Senate debates
Thursday, 28 November 2019
Bills
Fair Work (Registered Organisations) Amendment (Ensuring Integrity) Bill 2019; In Committee
4:11 pm
Larissa Waters (Queensland, Australian Greens) Share this | Hansard source
You are not scratching your head, perhaps, but the level of confidence in the community in the decisions taken in this place is at an all-time low. Not even you could deny that. It is actually factual. Instead we have a tax on working people and on the rights of ordinary Australians to go about their business, to be fairly paid, to be not ripped off at work and to go home safe. This government thinks that it is a real legend for cracking down on unions. Sorry, but you are really letting the country down.

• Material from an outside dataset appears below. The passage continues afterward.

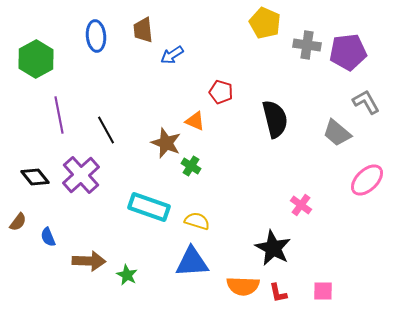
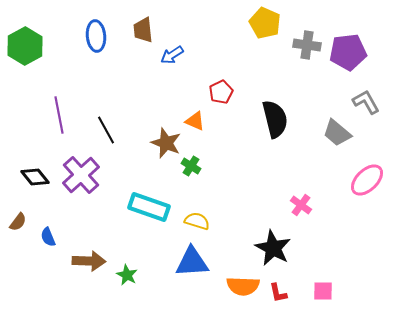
green hexagon: moved 11 px left, 13 px up
red pentagon: rotated 30 degrees clockwise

We will be moving a series of amendments to this bill. My colleague Senator Faruqi will be doing that when the time comes. The time will be very soon, because we are being guillotined on this. One of the amendments we will be moving is to make sure that this bill does not go ahead until we have the level playing field of a national anticorruption body. You want integrity? Then don't be selective. Don't in fact just bully one sector. Why don't you actually bring in integrity across the board? That is the amendment we will be moving. We don't want this bill to pass at all. We think it stinks. We think it is an attack, we think it is politically motivated and we think it will hurt genuine, ordinary workers. But if it does go ahead—and it looks like you have sewn up the numbers for that to happen—then at the very least have the decency to be fair-minded and to ensure that the so-called integrity in your bill's name, in the biggest misnomer in the universe, is actually going to be across the board with a national integrity commission brought in. I will leave that to my colleague to introduce.
When we have the chance to be making decent policies that improve people's lives, protect workers and—hey!—even address climate change, address financial inequality and actually fix the real problems that are out there, we have a government just kicking unions because they think it is politically popular, they think it is a nice favour for their corporate donors and, frankly, they have nothing better to do.
Well, wake up. This is why the Australian public is so disenchanted with politics. It's why the vote for big parties is the lowest it has been in history, and it does not help social cohesion, let alone economic outcomes for communities or environmental outcomes for the planet, to be descending to this sort of debate.